Qsymia is a combination of the FDA-approved drugs phentermine and topiramate in an extended-release formulation. Phentermine is indicated for short-term weight loss in overweight or obese adults who are exercising and eating a reduced calorie diet. Topiramate is indicated for the treatment of seizures in patients with epilepsy and for the prevention of migraine headaches.

The recommended daily dose of Qsymia contains 7.5 mg of phentermine and 46 mg of topiramate extended-release. Qsymia is also available at a higher dose (15 mg phentermine and 92 mg of topiramate extended-release) for select patients.

The safety and efficacy of Qsymia were evaluated in 2 multicenter, phase 3 trials that included a total of 3700 participants. The first trial studied patients with severe obesity, and the second trial included overweight or obese patients with at least 2 weight-related comorbidities, such as hypertension, hypertriglyceridemia, type 2 diabetes, or central adiposity. All patients received lifestyle modification that consisted of a reduced-calorie diet and regular physical activity.

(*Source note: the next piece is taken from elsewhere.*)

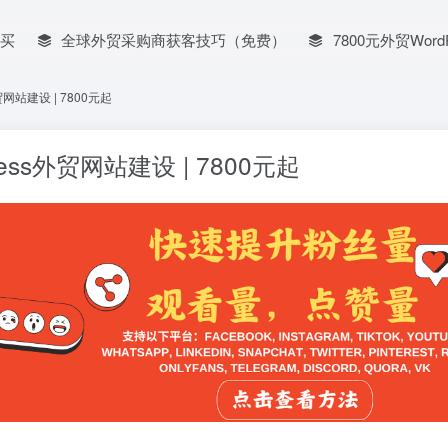
买
全球外贸采购商获客技巧（免费）
7800元外贸Word
站建设 | 7800元起
s外贸网站建设 | 7800元起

The average weight loss in the first study was 10.9% in patients who received Qsymia 15 mg/92 mg and 1.6% for patients who received placebo. The average weight loss in the second study was 9.8% in patients who received Qsymia 15 mg/92 mg, 7.8% in patients who received Qsymia 7.5 mg/46 mg, and 1.2% for patients who received placebo.

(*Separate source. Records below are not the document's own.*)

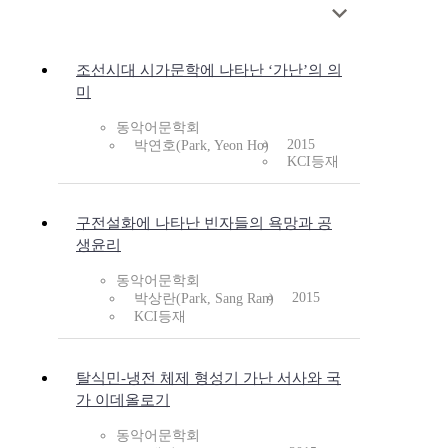
조선시대 시가문학에 나타난 ‘가난’의 의
미
동악어문학회
2015
박연호(Park, Yeon Ho)
KCI등재
구전설화에 나타난 빈자들의 욕망과 공
생윤리
동악어문학회
2015
박상란(Park, Sang Ran)
KCI등재
탈식민-냉전 체제 형성기 가난 서사와 국
가 이데올로기
동악어문학회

The most common adverse reactions for patients treated with Qsymia in studies included tingling sensations of the hands and feet, dizziness, altered taste, insomnia, constipation, and dry mouth.

Qsymia must not be used in patients with glaucoma or hyperthyroidism. Use of Qsymia can increase heart rate; the drug's effect on heart rate in patients at high risk for myocardial infarction or stroke is unknown. Therefore, the use of Qsymia in patients with recent (within the last 6 months) or unstable heart disease or stroke is not recommended. Regular monitoring of heart rate is recommended for all patients receiving Qsymia, especially when starting treatment or increasing the dose.

Patients in clincial trials who did not lose at least 3% of their body weight by week 12 of treatment with Qsymia were unlikely to achieve and sustain weight loss with continued treatment at this dose. Therefore, response to therapy with the recommended daily dose of Qsymia should be evaluated by 12 weeks to determine whether to discontinue Qsymia or increase to the higher dose. If, after 12 weeks on the higher dose of Qsymia, a patient does not lose at least 5% of body weight, then Qsymia should be discontinued.

Vivus will be required to conduct 10 postmarketing requirements, including a long-term cardiovascular outcomes trial to assess the effect of Qsymia on the risk for major adverse cardiac events such as myocardial infarction and stroke.